Page images and extracted text:
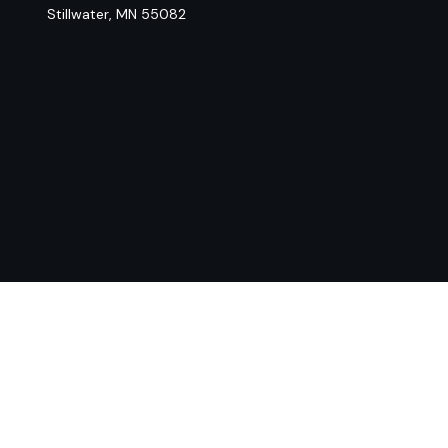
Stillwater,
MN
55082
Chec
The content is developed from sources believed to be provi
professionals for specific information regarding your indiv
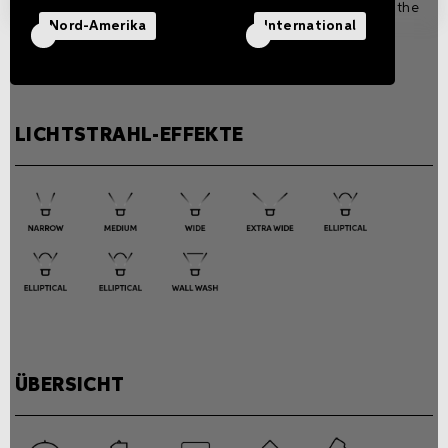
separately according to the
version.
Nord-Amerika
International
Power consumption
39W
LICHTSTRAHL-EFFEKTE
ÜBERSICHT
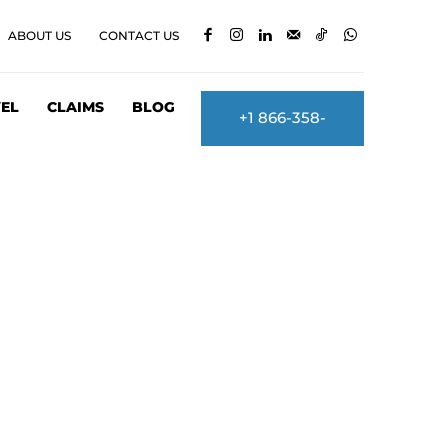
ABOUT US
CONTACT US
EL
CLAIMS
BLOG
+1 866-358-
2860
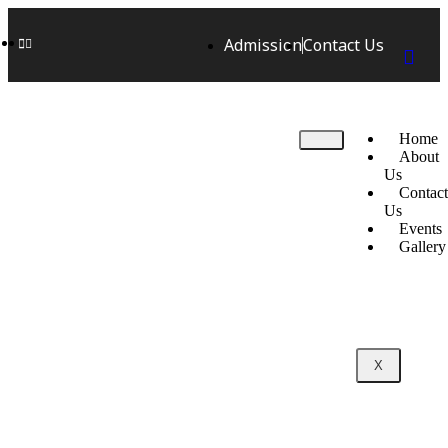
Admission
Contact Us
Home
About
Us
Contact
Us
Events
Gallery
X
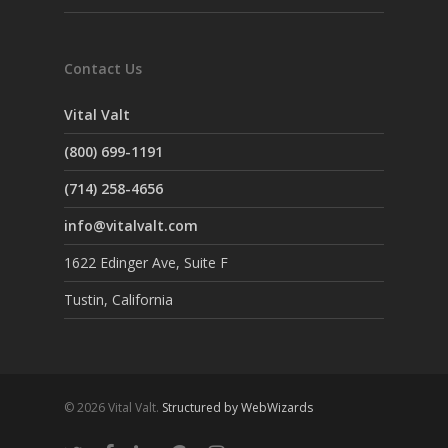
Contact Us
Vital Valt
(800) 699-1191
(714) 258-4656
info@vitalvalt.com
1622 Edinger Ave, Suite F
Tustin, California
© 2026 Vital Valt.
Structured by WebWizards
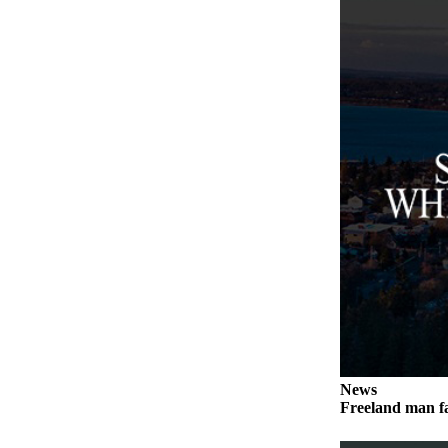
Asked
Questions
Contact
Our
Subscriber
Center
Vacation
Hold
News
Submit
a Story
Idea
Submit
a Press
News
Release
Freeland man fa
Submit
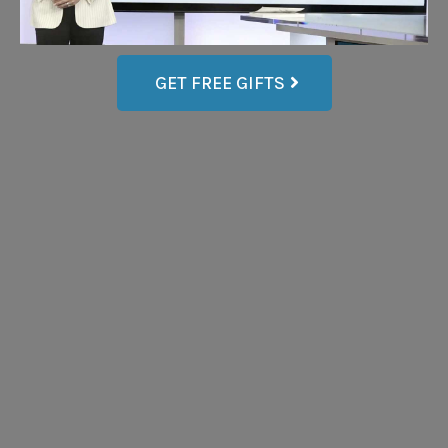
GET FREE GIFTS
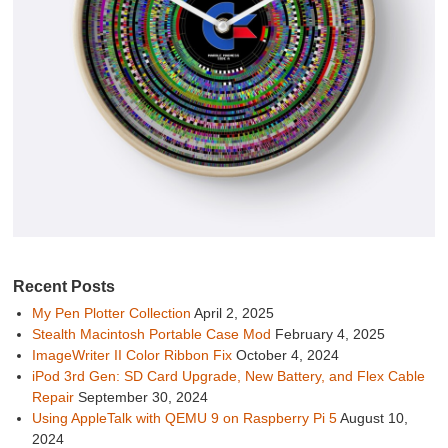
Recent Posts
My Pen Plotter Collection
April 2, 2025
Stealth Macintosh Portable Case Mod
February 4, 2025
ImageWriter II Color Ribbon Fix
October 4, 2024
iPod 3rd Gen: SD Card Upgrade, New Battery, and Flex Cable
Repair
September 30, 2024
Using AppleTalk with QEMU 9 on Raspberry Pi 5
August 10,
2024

...

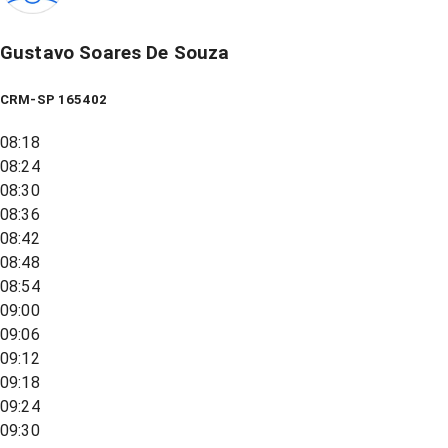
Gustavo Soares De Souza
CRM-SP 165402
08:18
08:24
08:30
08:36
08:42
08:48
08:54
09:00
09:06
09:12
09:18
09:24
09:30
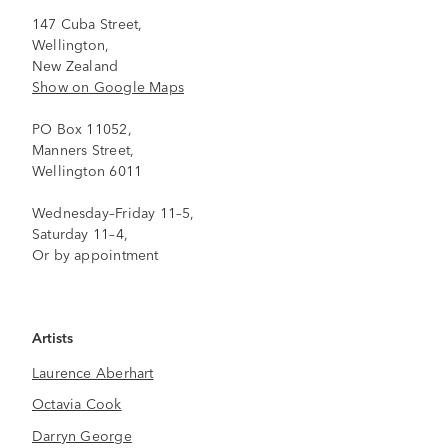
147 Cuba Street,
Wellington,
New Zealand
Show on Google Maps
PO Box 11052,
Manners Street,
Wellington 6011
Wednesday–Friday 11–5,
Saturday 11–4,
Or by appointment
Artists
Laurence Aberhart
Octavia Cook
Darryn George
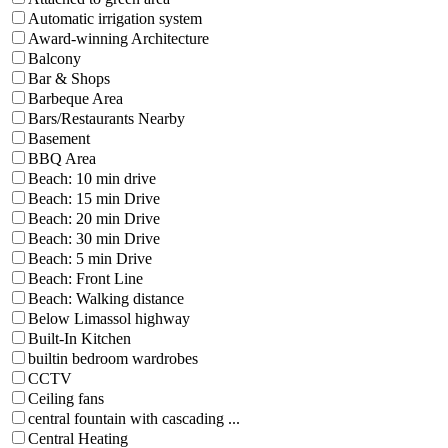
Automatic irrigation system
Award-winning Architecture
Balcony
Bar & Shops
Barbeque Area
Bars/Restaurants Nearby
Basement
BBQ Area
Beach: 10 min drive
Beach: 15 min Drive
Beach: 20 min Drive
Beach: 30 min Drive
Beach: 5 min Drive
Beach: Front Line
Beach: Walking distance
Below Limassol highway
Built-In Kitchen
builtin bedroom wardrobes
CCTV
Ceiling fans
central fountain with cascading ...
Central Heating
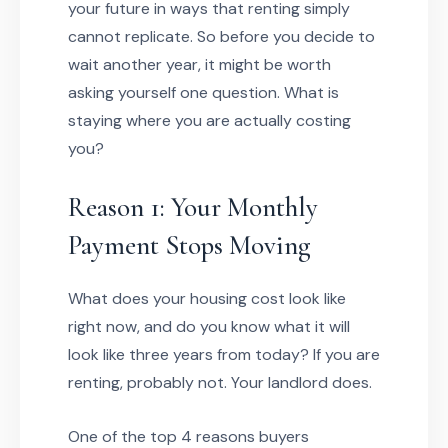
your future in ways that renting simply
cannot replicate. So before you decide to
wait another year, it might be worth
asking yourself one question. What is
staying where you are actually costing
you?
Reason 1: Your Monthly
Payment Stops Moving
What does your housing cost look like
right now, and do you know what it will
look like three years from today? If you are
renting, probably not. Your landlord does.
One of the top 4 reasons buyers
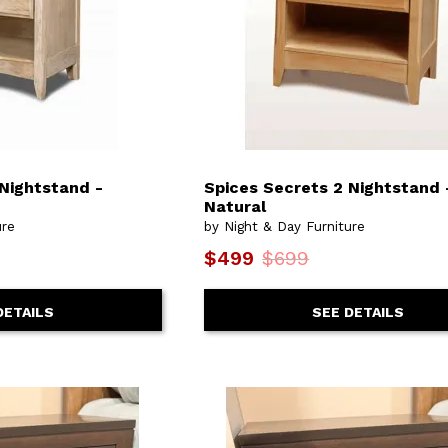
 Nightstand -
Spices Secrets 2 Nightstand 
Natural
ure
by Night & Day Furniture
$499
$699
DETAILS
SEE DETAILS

To do: From the data above, copy each line that holds "does".

Answer space:
What does your housing cost look like
renting, probably not. Your landlord does.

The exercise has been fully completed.